Chasing The Spider.
Lucky Coconut Mango was chasing the spider last night when I heard the distinct cry of a mouse. If you’ve ever been able to discern it, if you can hear that frequency, and if you aren’t wearing shoes or socks this sound is alarming. Literally alarming. So I spring out of bed to verify that what I hear is not merely a squeaking floor board. Flick the light on and peer in the general direction of the action, where Lucky seems to be hunting, and there they are. Mouse. I don’t have my glasses so it takes a while for me to register it as not simply a large piece of felt or a hallucination. But no. Two tiny black eyes looking right at me, shoeless and all. In absence of a weapon I am dependent on the cat, who looks around the corner and sees the mouse, before playfully booping it on the nose before it runs away.
What follows is a chase of some length. Having been aroused from near slumber time distorts. Was it seconds? Minutes? Surely minutes, at least, after putting on my shoes. I am tilting over chairs and moving love seats and shining my phone light and Lucky is just useless. Maybe it’s the spider? I had no idea spider plants were a narcotic for cats. We try to keep him in nip enough that he doesn’t feel the need to devour any one of Ruth’s many spider plants. But he always comes back to it. We will look over on some early evening, only to see the cat horking down a few leaves before bed. We will chastise the cat and he will get down.
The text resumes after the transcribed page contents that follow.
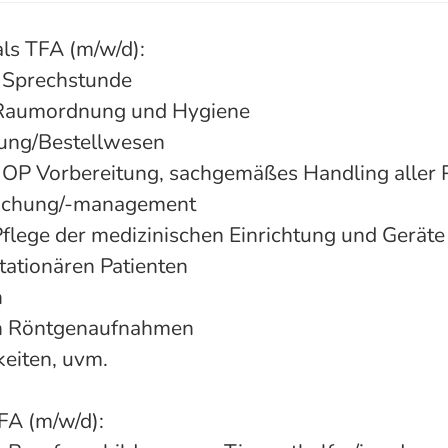
ls TFA (m/w/d):
r Sprechstunde
 Raumordnung und Hygiene
ung/Bestellwesen
r OP Vorbereitung, sachgemäßes Handling aller 
chung/-management
flege der medizinischen Einrichtung und Geräte
tationären Patienten
n
n Röntgenaufnahmen
keiten, uvm.
FA (m/w/d):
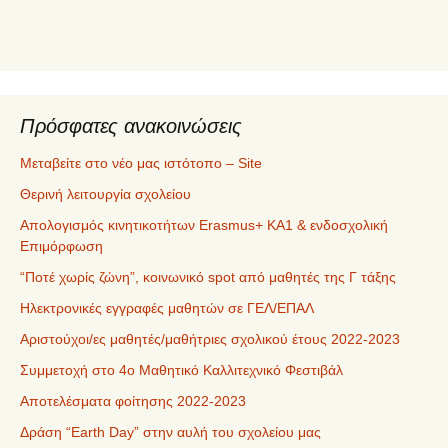
χ
ό
μ
ε
ν
α
Πρόσφατες ανακοινώσεις
Μεταβείτε στο νέο μας ιστότοπο – Site
Θερινή λειτουργία σχολείου
Απολογισμός κινητικοτήτων Erasmus+ ΚΑ1 & ενδοσχολική
Επιμόρφωση
“Ποτέ χωρίς ζώνη”, κοινωνικό spot από μαθητές της Γ τάξης
Ηλεκτρονικές εγγραφές μαθητών σε ΓΕΛ/ΕΠΑΛ
Αριστούχοι/ες μαθητές/μαθήτριες σχολικού έτους 2022-2023
Συμμετοχή στο 4ο Μαθητικό Καλλιτεχνικό Φεστιβάλ
Αποτελέσματα φοίτησης 2022-2023
Δράση “Earth Day” στην αυλή του σχολείου μας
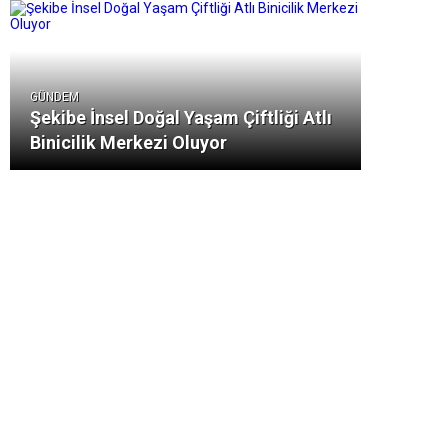
GÜNDEM
Şekibe İnsel Doğal Yaşam Çiftliği Atlı
Binicilik Merkezi Oluyor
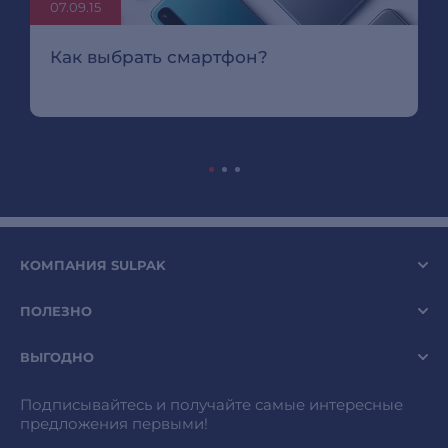
07.09.15
Как выбрать смартфон?
КОМПАНИЯ SULPAK
ПОЛЕЗНО
ВЫГОДНО
Подписывайтесь и получайте самые интересные
предложения первыми!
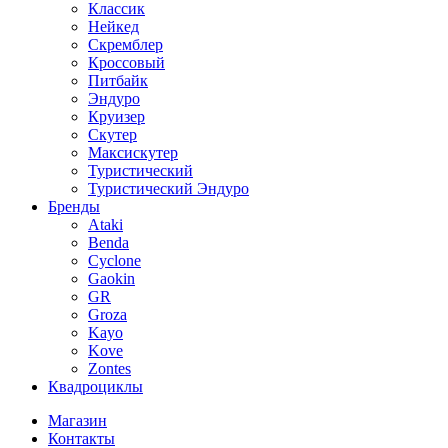
Классик
Нейкед
Скремблер
Кроссовый
Питбайк
Эндуро
Круизер
Скутер
Максискутер
Туристический
Туристический Эндуро
Бренды
Ataki
Benda
Cyclone
Gaokin
GR
Groza
Kayo
Kove
Zontes
Квадроциклы
Магазин
Контакты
He knows it’s bad for him, probably. Knows he shouldn’t do it. But he keeps chasing that spider, nevertheless.
So I give him that handicap (in the golf sense not the differently abled) because the cat is clearly high. And I know this for certain because, for some time after we had given up the chase, Lucky would continue to charge and attack anything that looked like anything. Scrunchy. Pool noodle chunk. Orphaned sock. Each time I would bolt upright and turn on my phone flashlight, both hoping and dreading to see Lucky with a limp mouse in his grinding jaws. That’s what you’re for, cat. To eat them. Or at least kill them. Dissuade them to any degree. Wearing them out with horseplay only makes them stronger and more willing to engage. We are working backwards when you play tag with our vermin. You don’t have to eat it, but at least capture the thing. So we can put it in Tupperware and freeze it to death.
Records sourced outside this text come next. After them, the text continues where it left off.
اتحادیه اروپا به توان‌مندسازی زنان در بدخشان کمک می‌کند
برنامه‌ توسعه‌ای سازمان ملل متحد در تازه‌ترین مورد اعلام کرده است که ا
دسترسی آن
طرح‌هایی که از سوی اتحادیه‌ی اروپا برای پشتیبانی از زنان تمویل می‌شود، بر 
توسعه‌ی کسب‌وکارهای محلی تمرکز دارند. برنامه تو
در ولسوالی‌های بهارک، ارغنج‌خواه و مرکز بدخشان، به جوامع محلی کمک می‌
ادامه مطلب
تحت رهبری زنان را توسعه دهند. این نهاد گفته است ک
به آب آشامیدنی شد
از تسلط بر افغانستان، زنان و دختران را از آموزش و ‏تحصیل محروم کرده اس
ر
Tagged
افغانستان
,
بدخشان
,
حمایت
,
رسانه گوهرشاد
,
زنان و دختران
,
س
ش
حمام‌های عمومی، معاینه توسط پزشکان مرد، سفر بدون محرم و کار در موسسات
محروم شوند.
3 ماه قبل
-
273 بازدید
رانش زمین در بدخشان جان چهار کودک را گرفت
But no, that’s an awful way to kill a mouse. Although if I were a mouse I guess that’s how I would choose to go. Far better to go into hypoxic hypothermia than struggle in a glue trap. But I don’t impose my worldview on others, if given a chance. In this instance it is a matter of territoriality. Dominion. The mice must stay outdoors, with the ants, and the flies. Stay out there, you awful creatures. Once in NYC I knew a cat that would eat cockroaches. Just think what a million of those cats could do on a given night? Not needing cat food would be a miracle enough. Not enough people talk about keeping predators as pets. We keep them indoors and try to breed out their instincts, but also we could just be fooling ourselves. They are probably just tiny puma and weirdly inbred wolves, pooping on our carpets and biting our faces.
The next morning I was tired and worn out. The incident had rattled my already unhealthy quality of sleep and I really blamed the cat for not doing more. I even went so far as to trash talk him to some people at work. Remarking what a bad cat he was, how he always ate too much spider and chased after nothing. It was a long but rewarding day of administrative, technical, committee, and combat work. So I got home rather late, having seen Achilles killing Hector on the wrong side of the stage, but feeling confident it would tighten up by opening.
I had only said some basic hellos and whats ups before there in the hall was Lucky, holding the limp body of a mouse in his jaws. I praised him, and he set it down. I retrieved a sandwich bag and reverse grab zip locked the creature before throwing it away. The cat remained, looking to me for comfort and affirmation, and I attempted as best I could to oblige him. I pet him with love and reassurance. Gentle, yet powerful strokes.
“You’re a good cat, Lucky. Thanks for that.”
I didn’t tell him about trash talking him at work. Maybe I’ll apologize for that later. I don’t think he will hold it against me because he’s just a cat. But also I left this story unfinished on the computer and I kind of wonder if he saw it and felt bad. If so I’m sorry for the part I played in this minor murder. But also not sorry. It’s a war for the household. We need all the help we can get.